B.1 Random Variables and Probability Distributions

This section discusses some concepts in probability and statistics that are especially relevant to simulation. These will serve you well as you model randomness in the inputs of your simulation models. When an input process for a simulation is stochastic, you must develop a probabilistic model to characterize the process’s behavior over time. Suppose that you are modeling the service times in the pharmacy example. Let \(X_i\) be a random variable that represents the service time of the \(i^{th}\) customer. As shown in Figure B.1, a random variable is a function that assigns a real number to each outcome, \(s\), in a random process that has a set of possible outcomes, \(S\).

Figure B.1: Random Variables Map Outcomes to Real Numbers

In this case, the process is the service times of the customers and the outcomes are the possible values that the service times can take on, i.e. the range of possible values for the service times.

The determination of the range of the random variable is part of the modeling process.

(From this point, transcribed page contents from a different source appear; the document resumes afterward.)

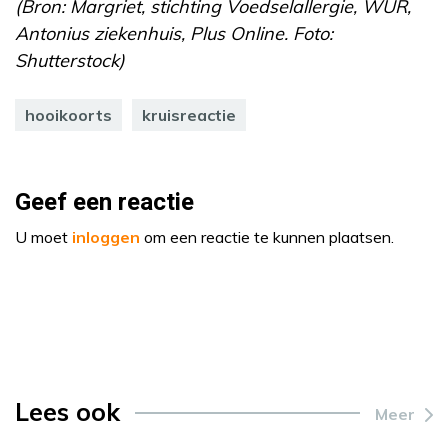
(Bron: Margriet, stichting Voedselallergie, WUR,
Antonius ziekenhuis, Plus Online. Foto:
Shutterstock)
hooikoorts
kruisreactie
Geef een reactie
U moet
inloggen
om een reactie te kunnen plaatsen.
Lees ook
Meer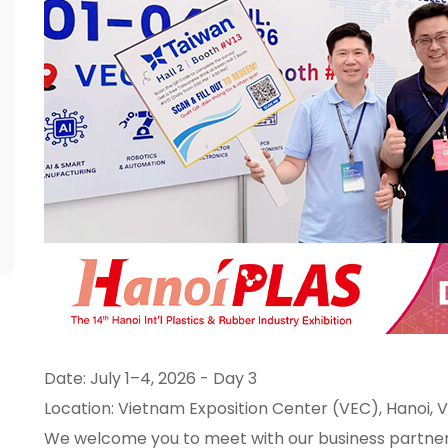
Date: July 1–4, 2026 - Day 3
Location: Vietnam Exposition Center (VEC), Hanoi, 
We welcome you to meet with our business partners 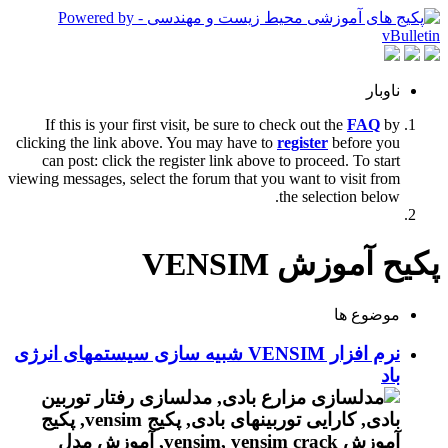
ناوبار
If this is your first visit, be sure to check out the
FAQ
by
clicking the link above. You may have to
register
before you
can post: click the register link above to proceed. To start
viewing messages, select the forum that you want to visit from
the selection below.
پکیح آموزش VENSIM
موضوع ها
نرم افزار VENSIM شبیه سازی سیستمهای انرژی
باد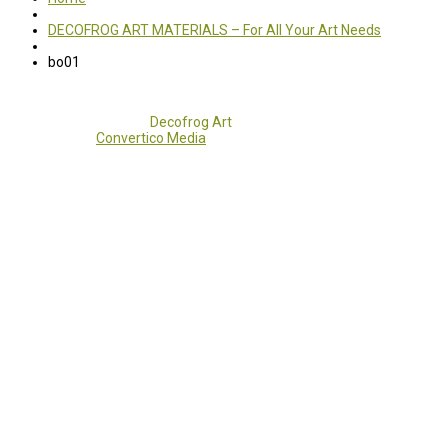
DECOFROG ART MATERIALS – For All Your Art Needs
bo01
Copyright 2017 - 2021
Decofrog Art
all rights reserved.
Developed by
Convertico Media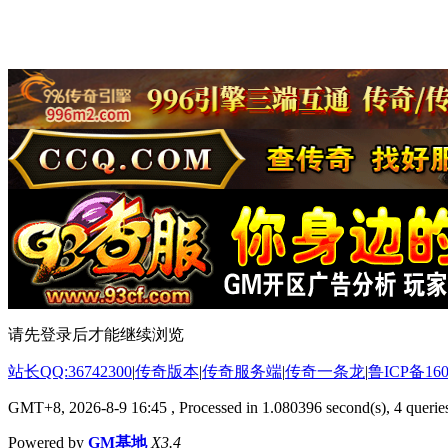
请先登录后才能继续浏览
站长QQ:36742300
|
传奇版本
|
传奇服务端
|
传奇一条龙
|
鲁ICP备160
GMT+8, 2026-8-9 16:45
, Processed in 1.080396 second(s), 4 queries
Powered by
GM基地
X3.4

For example, if the range of the service time random variable is the set of all possible positive real numbers, i.e. \(X_i \in \Re^+\) or in other words, \(X_i \geq 0\), then the service time should be modeled as a continuous random variable.

Suppose instead that the service time can only take on one of five discrete values 2, 5, 7, 8, 10, then the service time random variable should be modeled as a discrete random variable. Thus, the first decision in modeling a stochastic input process is to appropriately define a random variable and its possible range of values.

The next decision is to characterize the probability distribution for the random variable. As indicated in Figure B.2, a probability distribution for a random variable is a function that maps from the range of the random variable to a real number, \(p \in [0,1]\). The value of \(p\) should be interpreted as the probability associated with the event represented by the random variable.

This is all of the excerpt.